Some points to consider:

#1. Scientology is not a "Christian faith". Scientology claims to be compatible with any faith, but is considered by many to be a cult. Maybe you are thinking of Christian Scientists.

#2. As far as predetermination (you mean predestination, right?) goes, there are certain fates to have, but it is your choice which one you will have... good people will live forever, bad people will be destroyed and cease to exist. (Proverbs 37:10, 11)

#3. JW's believe that, no matter what genetics or past habits or upbringing may have conditioned as person to do or think, the transforming power of the Bible, as one applies it's principles in their life, and the healing power of prayer, can help one to turn their life around to be pleasing to God... one thought to back this up is that God is the personification of love, and He would not command His creatures to do something they could not do.

#4. JW's don't actually have clerics. The elders do hold some authority, but not over others' faith. Just over congregational administration. But the role of elder is one that must be filled by someone who meets stringent spiritual qualifications, and they also possess double culpability because of the influence they can wield.

#5. I never owned a Cadillac, or other fancy car. Some JW's have money, most do not. As Jesus said, 'it is easier for a camel to get through the eye of a needle than for a rich person to enter into the Kingdom of God.' Seemingly impossible, but miracles do happen. ;-)

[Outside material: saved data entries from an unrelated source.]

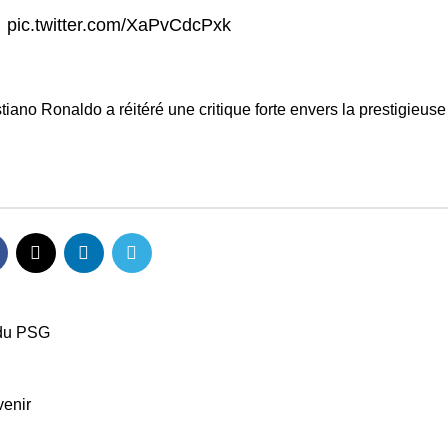
…
pic.twitter.com/XaPvCdcPxk
tiano Ronaldo a réitéré une critique forte envers la prestigieuse 
 du PSG
venir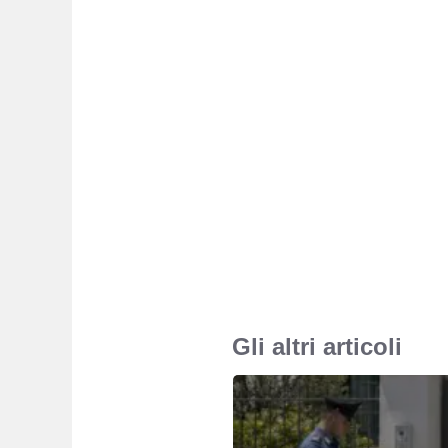
Gli altri articoli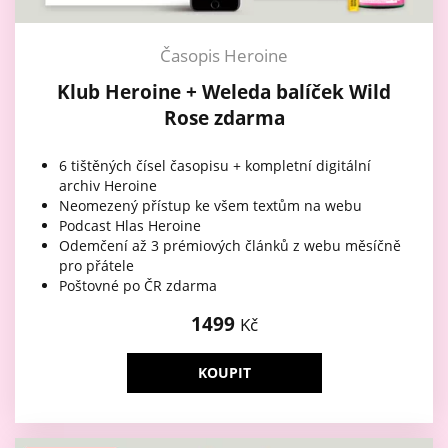
Časopis Heroine
Klub Heroine + Weleda balíček Wild
Rose zdarma
6 tištěných čísel časopisu + kompletní digitální
archiv Heroine
Neomezený přístup ke všem textům na webu
Podcast Hlas Heroine
Odemčení až 3 prémiových článků z webu měsíčně
pro přátele
Poštovné po ČR zdarma
1499
Kč
KOUPIT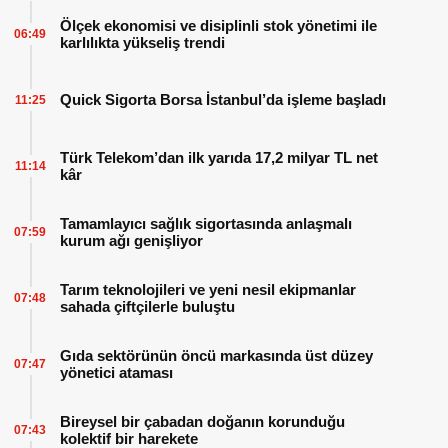
Ölçek ekonomisi ve disiplinli stok yönetimi ile
06:49
karlılıkta yükseliş trendi
Quick Sigorta Borsa İstanbul’da işleme başladı
11:25
Türk Telekom’dan ilk yarıda 17,2 milyar TL net
11:14
kâr
Tamamlayıcı sağlık sigortasında anlaşmalı
07:59
kurum ağı genişliyor
Tarım teknolojileri ve yeni nesil ekipmanlar
07:48
sahada çiftçilerle buluştu
Gıda sektörünün öncü markasında üst düzey
07:47
yönetici ataması
Bireysel bir çabadan doğanın korunduğu
07:43
kolektif bir harekete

All of our beliefs are straight from the Bible. For example, Ezekiel 18:4 says, "The soul that is sinning, it itself will die." Therefore souls are mortal. And in Genesis, it says that Adam came to BE a living soul; he did not RECEIVE a soul. But God breathed the breath of life into him for that to happen. Most so-called Christian take their beliefs for centuries of pagan-infused ideas that long ago infiltrated the Church. Jehovah's Witnesses go further back in history for more accurate translations of the Scriptures, and examine through history what the very first Christians believed. Really, that would be the only way to get close to what Jesus was trying to teach.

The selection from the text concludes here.